Die Maschine mit rund 200 Passagieren an Bord landete wieder in Zürich-Kloten, nachdem sich zwei Chinesen an Bord des A340-300 über Moskau in die Wolle bekamen und handgreiflich wurden. Beide stritten sich über eine Rückenlehne eines 27-jährigen Passagiers, die nach hinten verstellt war und den Hintermann, einen 57-jährigen Fluggast, beim Essen störte. Dieser schlug zu, worauf der Streit eskalierte. Die beiden setzten die Schlägerei auf dem Gang fort, bis beide zu Boden gingen.

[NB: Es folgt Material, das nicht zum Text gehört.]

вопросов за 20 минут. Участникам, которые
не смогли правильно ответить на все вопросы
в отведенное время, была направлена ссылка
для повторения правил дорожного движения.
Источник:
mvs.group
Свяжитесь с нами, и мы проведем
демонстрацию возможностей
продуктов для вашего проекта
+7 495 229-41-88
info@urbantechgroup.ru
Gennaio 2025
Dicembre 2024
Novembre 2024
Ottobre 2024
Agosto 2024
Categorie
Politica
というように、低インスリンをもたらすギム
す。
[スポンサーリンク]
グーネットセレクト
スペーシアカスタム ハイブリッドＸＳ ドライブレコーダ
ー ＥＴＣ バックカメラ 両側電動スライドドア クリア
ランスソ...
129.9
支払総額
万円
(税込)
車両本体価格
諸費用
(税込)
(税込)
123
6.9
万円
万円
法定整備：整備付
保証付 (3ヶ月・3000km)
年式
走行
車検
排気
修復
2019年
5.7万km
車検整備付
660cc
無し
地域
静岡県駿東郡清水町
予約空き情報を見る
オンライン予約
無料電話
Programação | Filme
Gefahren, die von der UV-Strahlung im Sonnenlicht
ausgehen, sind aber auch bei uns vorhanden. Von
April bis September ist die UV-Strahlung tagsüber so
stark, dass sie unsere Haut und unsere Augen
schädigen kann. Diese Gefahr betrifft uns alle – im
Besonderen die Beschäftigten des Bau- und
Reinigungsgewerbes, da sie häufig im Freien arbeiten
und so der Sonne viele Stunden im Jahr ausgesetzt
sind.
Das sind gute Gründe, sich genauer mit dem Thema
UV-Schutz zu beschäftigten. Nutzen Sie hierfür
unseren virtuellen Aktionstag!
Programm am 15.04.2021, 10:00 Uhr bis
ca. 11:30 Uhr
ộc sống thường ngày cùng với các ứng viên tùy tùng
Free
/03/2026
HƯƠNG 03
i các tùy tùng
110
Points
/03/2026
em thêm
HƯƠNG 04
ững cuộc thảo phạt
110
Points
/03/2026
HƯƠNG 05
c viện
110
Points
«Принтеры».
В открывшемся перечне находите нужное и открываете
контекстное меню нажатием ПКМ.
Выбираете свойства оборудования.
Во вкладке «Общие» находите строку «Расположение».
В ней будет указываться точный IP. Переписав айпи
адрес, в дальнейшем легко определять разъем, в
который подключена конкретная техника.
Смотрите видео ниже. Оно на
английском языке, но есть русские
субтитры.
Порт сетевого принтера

Prügelnde Chinesen zwingen Airbus zur Umkehr
H.-J. Maurus, ARD Zürich
04.09.2012 14:46 Uhr
Auch ein Flugbegleiter wurde angegriffen
Der verantwortliche Steward versuchte vergeblich, die Schläger zu beruhigen. Doch der ältere Chinese ging dem Flugbegleiter an die Gurgel, worauf der Flugkapitän entschied, nach Zürich zurückzukehren. Der ältere Randalierer wurde gefesselt und in die letzte Reihe verfrachtet, wo er eine Stunde herumschrie.
In Kloten wurden die beiden Rowdys der Polizei übergeben. Beide Streithähne waren alkoholisiert, der Ältere so stark, dass er zunächst nicht vernehmungsfähig war. Beide wurden der Staatsanwaltschaft übergeben. Der 57-jährige Prügler sitzt in Untersuchungshaft. Der Jüngere ist auf freiem Fuß, musste aber seinen Pass abgeben. Alle anderen Passagiere wurden auf andere Maschinen umgebucht oder mussten in einem Hotel übernachten.
Ein Sprecher der Flugverkehrsleitstelle Skyguide bestätigte den Vorfall ebenso wie die Fluggesellschaft Swiss. Man sei nicht in Moskau gelandet, weil dort Umbuchungen viel schwieriger seien, betonte ein Swiss-Sprecher. Weiterfliegen sei keine Option gewesen, weil zwischen Moskau und Peking kaum Möglichkeiten für unplanmäßige Zwischenlandungen existierten. Zürich lag zudem zwei Flugstunden näher als Peking.